By Lowell L. Kalapa
Last week, we took a look at the general excise tax rate increase proposed by the Economic Revitalization Task Force that would hike the rate from 4% to 5.35% and noted that it was the “effective” tax rate that had been computed by a 1985 study done for the first Tax Review Commission.
That observation generated quite a few inquiries that wanted clarification about the 10% to 11% rate that has been referenced when discussing converting Hawaii’s tax to a pure retail sales tax found on the mainland. No, we are not being contradictory, but certainly the two rates deserve more discussion.
The 5.35% rate referenced in the 1985 study relates to what the cost of the general excise tax is to the final consumer when one adds up all the general excise taxes collected and divided by the true “retail” base of sales made to final consumers. Therefore, the cost of the tax borne by the final consumer was calculated by the study to be between 5.3% and 5.4% depending on whether those consumers were residents or visitors. This rate, therefore, takes into account the hidden cost of the tax imbedded in all the transactions prior to the sale to the person who will actually be consuming the goods or services.
On the other hand, when one asks what the rate would have to be if Hawaii converted its general excise tax to a retail sales tax found in some forty other states on the mainland, the calculation of that rate assumes that the base of the tax will shrink to only a tax on goods and then only on final consumers of those goods.

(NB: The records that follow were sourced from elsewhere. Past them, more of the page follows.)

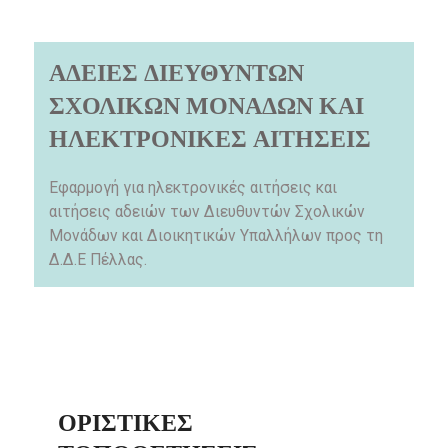
ΑΔΕΙΕΣ ΔΙΕΥΘΥΝΤΩΝ
ΣΧΟΛΙΚΩΝ ΜΟΝΑΔΩΝ ΚΑΙ
ΗΛΕΚΤΡΟΝΙΚΕΣ ΑΙΤΗΣΕΙΣ
Εφαρμογή για ηλεκτρονικές αιτήσεις και
αιτήσεις αδειών των Διευθυντών Σχολικών
Μονάδων και Διοικητικών Υπαλλήλων προς τη
Δ.Δ.Ε Πέλλας.
ΟΡΙΣΤΙΚΈΣ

Thus, a conversion of the general excise tax to a retail sales tax would see the base of the retail sales tax reduced to about 40% of the general excise tax base which is represented by the sales of goods. Further, because the sales of capital goods to businesses are generally exempt from the sales tax base, the rate would probably have to go higher than the estimated 10% to 11% tax rate necessary to generate the same amount of tax revenues that the current 4% general excise tax generates.
Again, the point of the matter is that with a service-based economy which accounts for 60% of the general excise tax base, the bulk of the transactions currently taxed would go tax-free under a retail sales tax scheme.

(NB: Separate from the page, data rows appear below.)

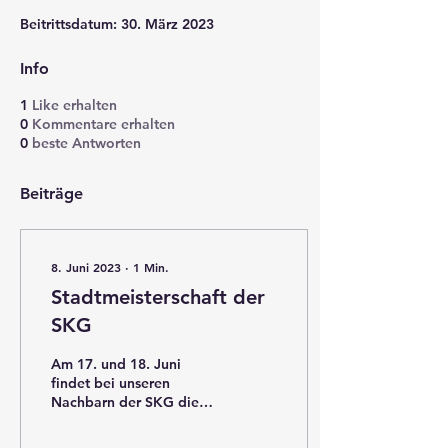
Beitrittsdatum: 30. März 2023
Info
1
Like erhalten
0
Kommentare erhalten
0
beste Antworten
Beiträge
8. Juni 2023
∙
1
Min.
Stadtmeisterschaft der
SKG
Am 17. und 18. Juni
findet bei unseren
Nachbarn der SKG die
Stadtmeisterschaft statt -
wir sind hierzu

Thus, the 10%-11% rate represents the tax rate that would be necessary to generate the same amount of revenues as the 4% general excise tax does today if Hawaii adopted a retail sales tax structure similar to that found on the mainland. The big puka or missing part of the base would be the taxation (or non- taxation) of services.
Some proponents argue that their concept of a retail sales tax would be to retain services in the base. If that is the case and taxation of inter-business transactions were exempt, then yes, the rate could fall to as low as is being proposed by the Task Force, 5.35%. The question then is what does that conversion accomplish?
Under any scheme, if the conversion of the general excise tax is to mitigate the insidious aspects of the tax such as the pyramiding of the tax by taxing inter-business transactions, then any upward adjustment in the tax rate negates or nullifies the purpose of correcting the pyramiding, that is the lowering of the overall tax burden. This is, in short, what the Task Force’s recommendation does, correct the pyramiding but make up for the lost revenue.
Hopefully, this will clarify the differences in the rates that have been tossed about in the discussion of the general excise tax. The lesser 5.35% being proposed continues to tax all transactions, both goods and services, while the higher 10% to 11% applies if Hawaii adopts a retail sales tax structure that would tax only the sales of goods.
Although many states are moving in an attempt to tax services under their retail sales tax structure, it is proving to be a challenge. The state which comes closest to approximating Hawaii’s general excise tax base is the state of New Mexico where the tax base is about 60% of Hawaii’s tax base because it includes selected services.
The question with the Task Force recommendation is whether or not Hawaii’s taxpayers want to continue to pay as much, if not more, in general excise taxes.